The video for Kenny’s talk at the Mutational Scanning Symposium talk held in Boston in May 2024 can now be found at the CMAP_CEGS Youtube channel, at this link: https://youtu.be/C4bFAmKl4Q4?si=OhuPfVPEFtEkREYe
I’ve been thinking about budgets, partially b/c I just went through a protracted experience of getting the school to give me access to the remaining part of my startup (from almost 5 years ago! And while I was repeatedly told the remaining amount was non-expiring, it was just given to me in an account that expires 5 years from now…). Regardless, the goal is to spend down these remaining institutional funds while bolstering my research group, largely through personnel additions and management.
For that reason, I created a simulation of how personnel salary + other operational costs would exhaust my current funding portfolio (currently one R21 that ends in a year, an R35 that ends in 2 years, and the aforementioned remaining startup account). The black line in the plot below shows this happening, with the line terminating around the 3 year mark.

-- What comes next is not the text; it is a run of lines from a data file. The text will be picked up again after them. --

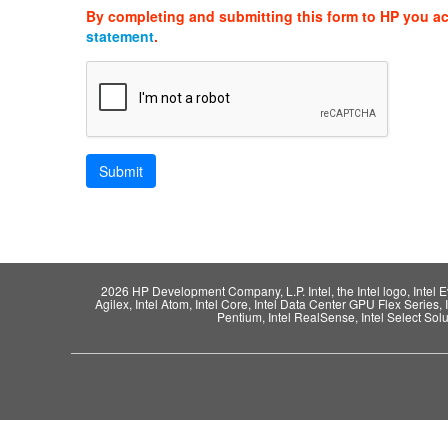
By completing and submitting this form to HP you a
statement
.
2026 HP Development Company, L.P. Intel, the Intel logo, Intel Evo,
Agilex, Intel Atom, Intel Core, Intel Data Center GPU Flex Series, 
Pentium, Intel RealSense, Intel Select Solut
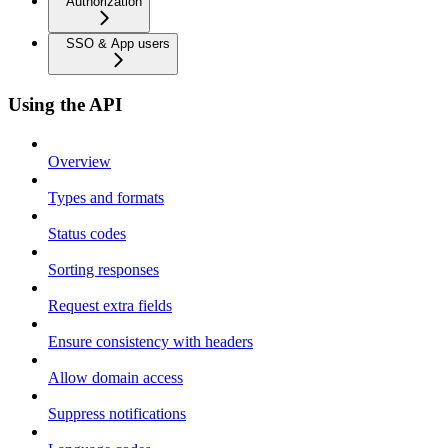
Authorization
SSO & App users
Using the API
Overview
Types and formats
Status codes
Sorting responses
Request extra fields
Ensure consistency with headers
Allow domain access
Suppress notifications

This is presumably around when I would expect to run out of money, if zero future action were taken.
Now, keep in mind that there are some MAJOR assumptions going on here:
1. This simulation assumes that I DO NOT receive another grant in the next 5 years. Of course that will not be the case.
2. Aside from Nisha’s intended graduation date, the rest of the end dates are very roughly estimated. In the case of research staff, this is assumed to be indefinite for two of the individuals. Of course, if money ends up getting tight, A) my salary will end up going down some, which will help alleviate costs, and B) I’ll let go of research staff as necessary, and well before there are impacts on students (to which there is a larger commitment).
3. Everything is modeled as a daily recurring expenditure. In real life, I think everything behaves more like discrete sums that are added into the account yearly (like NIH budgets) or monthly / bimonthly (like salaries).
Note: It goes into the negative values since it’s allowing the startup not spent by the end of R35 in two years to subsequently exhaust (that’s when the line ends).
Now, I’m actively trying to recruit more personnel to the lab, at this point largely in the form of PhD students. That’s what the additional colors on the plot are. A singular PhD student would be the orange line, and two new PhD students would be the red line.
Especially in light of the fact that I *have* to spend that startup (or it presumably goes *poof* into the administrative ether), looks like I’m going to be good for at least a couple of years in the worst-case scenario. Regardless, this really does help me frame what I need to be doing at a given time. If financial situations were dire or particularly worrisome, I would be focusing on writing grant applications right now. Based on the above plot, I think it makes a lot more sense for me to devote focus on publishing existing projects and further developing preliminary evidence to increase the success rates of grant applications I could just as well submit in a year.
1/25/25 Update:
Well, with the future now a bit clearer in terms of personnel (and a recent grant award), this is what the current projection looks like:
Not terrible, but almost any projection can still be anxiety-provoking in the context of the current administration (eg. destabilization of the NIH).
2/8/25 Update:
That previous analysis did the simulation from scratch, using total award amounts and monthly personnel and supply costs to perform the calculation. I realized at some point that a more directly relevant analysis would simply use my existing unspent funds and would just see when that is used up (based on the same above monthly personnel and supply costs). Anyway, this is what that plot looks like.
Well, this gives me almost the exact same answer. That gives me some confidence on the accuracy of the estimate, at least.